We All Cry Together
The biggest difference between husband and I getting Boy ready for school is that the former will always find time, when there absolutely is none, to perfect the military time step. Where I am hen pecking our poor son into doing this that and the other, husband will offer advice on how to perform the perfect shuffle. Tap fever is ripping through our household on account of Boy’s Broadway debut. It’s a small stage, but the YMCA’s auditorium at the intersection between Broadway and Nagle Ave on upper Manhattan is not to be sneezed at, especially if you are anywhere between the ages of 3 and 9.
Smiling parents line the hall, looking up at their offspring as budding gymnasts show off their cartwheels, diminutive karate stars smash wood blocks, children who have just learned to speak sing in Hebrew and wrigglers wiggle out a zumba routine. The tappers file on stage, Boy holding centre like his life depended on it. He and his blazer explode into life, performing the routine with military precision gazing up at the invisible balcony of audience. They tip tap offstage and he throws a fist into the air like he’s just scored a home run for the Yankees in the bottom of the ninth. I’m gleaming like the other soppy parents, balancing an engrossed Junior on one hip, camera in my free hand. My eyes sweep across the hall of happiness and my heart aches for those Connecticut parents, who, like us, probably had a slew of festive events just like these to attend.
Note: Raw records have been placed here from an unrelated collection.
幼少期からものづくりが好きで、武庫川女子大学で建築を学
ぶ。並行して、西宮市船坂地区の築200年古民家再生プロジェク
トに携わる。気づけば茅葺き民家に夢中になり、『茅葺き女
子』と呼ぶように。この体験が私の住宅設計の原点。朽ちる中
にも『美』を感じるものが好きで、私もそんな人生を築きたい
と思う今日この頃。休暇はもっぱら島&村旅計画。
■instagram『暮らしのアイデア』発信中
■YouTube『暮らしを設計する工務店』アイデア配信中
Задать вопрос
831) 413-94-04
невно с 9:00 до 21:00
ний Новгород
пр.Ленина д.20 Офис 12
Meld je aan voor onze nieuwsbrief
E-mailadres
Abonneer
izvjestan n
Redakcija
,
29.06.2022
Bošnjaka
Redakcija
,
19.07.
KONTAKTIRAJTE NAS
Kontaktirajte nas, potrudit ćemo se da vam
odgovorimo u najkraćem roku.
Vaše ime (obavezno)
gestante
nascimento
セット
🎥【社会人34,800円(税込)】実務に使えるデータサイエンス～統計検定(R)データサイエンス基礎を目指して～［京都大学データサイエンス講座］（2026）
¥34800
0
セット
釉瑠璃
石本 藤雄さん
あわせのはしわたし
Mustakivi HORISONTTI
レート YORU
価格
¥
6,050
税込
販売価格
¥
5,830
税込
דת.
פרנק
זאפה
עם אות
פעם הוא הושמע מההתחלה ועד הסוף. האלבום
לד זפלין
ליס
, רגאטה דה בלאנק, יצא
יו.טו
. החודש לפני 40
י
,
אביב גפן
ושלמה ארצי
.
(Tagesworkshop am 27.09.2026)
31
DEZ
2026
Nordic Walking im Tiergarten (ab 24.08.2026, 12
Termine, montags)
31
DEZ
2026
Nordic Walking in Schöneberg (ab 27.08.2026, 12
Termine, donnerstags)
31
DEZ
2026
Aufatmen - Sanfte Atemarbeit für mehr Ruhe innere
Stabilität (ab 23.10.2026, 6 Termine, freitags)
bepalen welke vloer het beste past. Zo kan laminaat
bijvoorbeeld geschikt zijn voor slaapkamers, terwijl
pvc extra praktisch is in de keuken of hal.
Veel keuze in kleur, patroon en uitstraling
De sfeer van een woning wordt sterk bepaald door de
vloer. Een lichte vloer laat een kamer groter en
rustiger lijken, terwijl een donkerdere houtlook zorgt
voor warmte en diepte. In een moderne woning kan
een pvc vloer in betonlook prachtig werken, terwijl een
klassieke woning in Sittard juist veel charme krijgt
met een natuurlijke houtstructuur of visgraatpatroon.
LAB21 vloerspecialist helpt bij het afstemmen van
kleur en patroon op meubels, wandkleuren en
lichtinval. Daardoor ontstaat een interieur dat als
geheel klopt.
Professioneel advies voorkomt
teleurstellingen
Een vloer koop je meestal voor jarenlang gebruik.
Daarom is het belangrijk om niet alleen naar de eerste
When our children returned to school on Monday morning, there was a palpable quiet about the gaggle of parents. I noticed how several took a little longer to squeeze their children close. Boy looked back at me before he was swallowed in through the huge doors, asking me whether I had packed his lunch, his little head looking smaller than usual. Before I had reached the corner, tears were streaming down my face. In the privacy of our own home I sobbed into the arms of my husband, just as others were doing country, if not world, wide. My tears won’t bring them back, but there is a part of me that has to believe the lost souls picking up the fragments of their lives, must surely feel the wave of love sent to them from strangers as we weep for them. A cliché perhaps, but at times like these we are forced to acknowledge the magnificent resilience of the human spirit as well as its frailty. How it can be extinguished all too suddenly or ravaged with mental illnesses.
The internet is on fire about discussions of the future. Politicians are finally being held to account. Mental health professionals are using the opportunity to ignite much needed discourse about the taboo. I can’t help but wonder how mental health is dealt with in more remote tribes. Is this a sickness that we have crafted over time in our “civilised” society, with our relentless pursuit of goals that have little to do with spiritual and emotional health and more to do with investing in the physical buffers we consider so important – houses, possessions, jobs, appearances.
The curtain closes on the members of the local YMCA to rapturous applause. We salute life, in it’s unbridled beauty beaming out of our children. Sending a prayer to those still wringing their tears. Hoping they will find a way to heal and bear the unbearable.